> **Required action**: Your copy should hold every record exactly and no images.
== Input ==
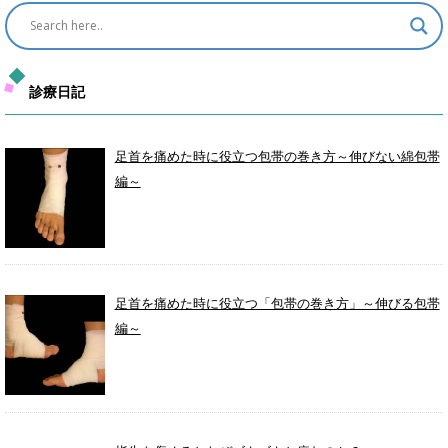
診療日記
足首を痛めた時に役立つ包帯の巻き方～伸びない綿包帯
編～
足首を痛めた時に役立つ「包帯の巻き方」～伸びる包帯
編～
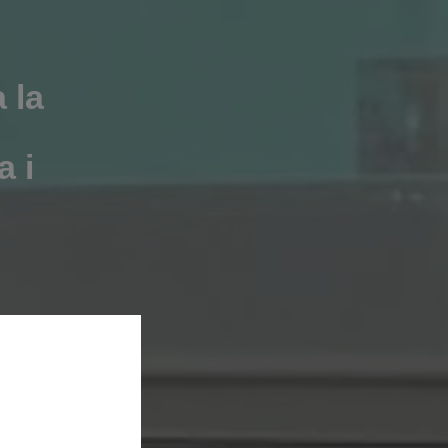
 la
a i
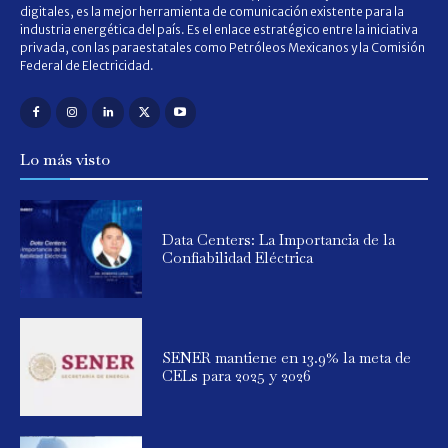
digitales, es la mejor herramienta de comunicación existente para la
industria energética del país. Es el enlace estratégico entre la iniciativa
privada, con las paraestatales como Petróleos Mexicanos y la Comisión
Federal de Electricidad.
Lo más visto
Data Centers: La Importancia de la
Confiabilidad Eléctrica
SENER mantiene en 13.9% la meta de
CELs para 2025 y 2026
===
> **Task response**:
診療日記
足首を痛めた時に役立つ包帯の巻き方～伸びない綿包帯
編～
足首を痛めた時に役立つ「包帯の巻き方」～伸びる包帯
編～
 la
a i
digitales, es la mejor herramienta de comunicación existente para la
industria energética del país. Es el enlace estratégico entre la iniciativa
privada, con las paraestatales como Petróleos Mexicanos y la Comisión
Federal de Electricidad.
Lo más visto
Data Centers: La Importancia de la
Confiabilidad Eléctrica
SENER mantiene en 13.9% la meta de
CELs para 2025 y 2026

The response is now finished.